§ **WORK TO COMPLETE**:
Each entry below is to be returned exactly, with any pictures left out.

++++++++++

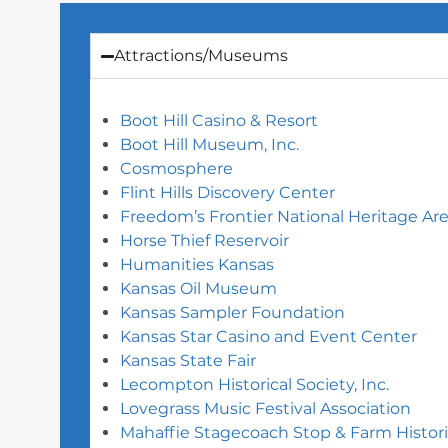
Attractions/Museums
Boot Hill Casino & Resort
Boot Hill Museum, Inc.
Cosmosphere
Flint Hills Discovery Center
Freedom’s Frontier National Heritage Ar
Horse Thief Reservoir
Humanities Kansas
Kansas Oil Museum
Kansas Sampler Foundation
Kansas Star Casino and Event Center
Kansas State Fair
Lecompton Historical Society, Inc.
Lovegrass Music Festival Association
Mahaffie Stagecoach Stop & Farm Histori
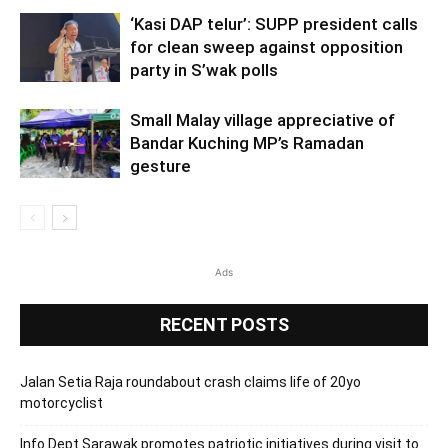
‘Kasi DAP telur’: SUPP president calls
for clean sweep against opposition
party in S’wak polls
Small Malay village appreciative of
Bandar Kuching MP’s Ramadan
gesture
Ads
RECENT POSTS
Jalan Setia Raja roundabout crash claims life of 20yo
motorcyclist
Info Dept Sarawak promotes patriotic initiatives during visit to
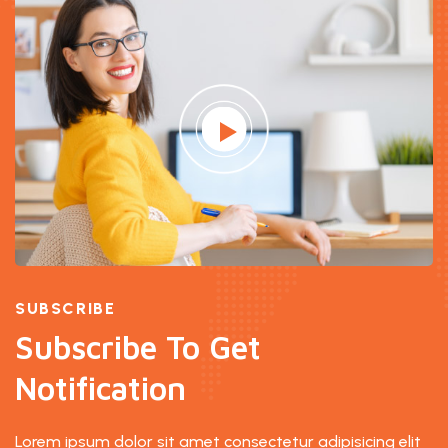
SUBSCRIBE
Subscribe To Get
Notification
Lorem ipsum dolor sit amet consectetur adipisicing elit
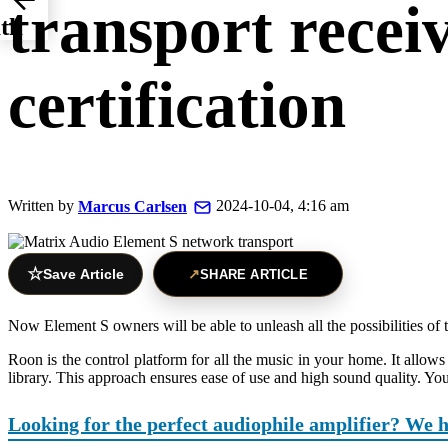
transport rece
ith
certification
Written by
2024-10-04, 4:16 am
Marcus Carlsen
☆
Save Article
↗
SHARE ARTICLE
Now Element S owners will be able to unleash all the possibilities of
Roon is the control platform for all the music in your home. It allows
library. This approach ensures ease of use and high sound quality. You
Looking for the perfect audiophile amplifier? We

++++++++++

§ **ANSWER**:
Attractions/Museums
Boot Hill Casino & Resort
Boot Hill Museum, Inc.
Cosmosphere
Flint Hills Discovery Center
Freedom’s Frontier National Heritage Ar
Horse Thief Reservoir
Humanities Kansas
Kansas Oil Museum
Kansas Sampler Foundation
Kansas Star Casino and Event Center
Kansas State Fair
Lecompton Historical Society, Inc.
Lovegrass Music Festival Association
Mahaffie Stagecoach Stop & Farm Histori
‘Kasi DAP telur’: SUPP president calls
for clean sweep against opposition
party in S’wak polls
Small Malay village appreciative of
Bandar Kuching MP’s Ramadan
gesture
Ads
RECENT POSTS
Jalan Setia Raja roundabout crash claims life of 20yo
motorcyclist
Info Dept Sarawak promotes patriotic initiatives during visit to
SUBSCRIBE
Subscribe To Get
Notification
Lorem ipsum dolor sit amet consectetur adipisicing elit
transport rece
ith
certification
Written by
2024-10-04, 4:16 am
Marcus Carlsen
☆
Save Article
↗
SHARE ARTICLE
Now Element S owners will be able to unleash all the possibilities of
Roon is the control platform for all the music in your home. It allows
library. This approach ensures ease of use and high sound quality. You
Looking for the perfect audiophile amplifier? We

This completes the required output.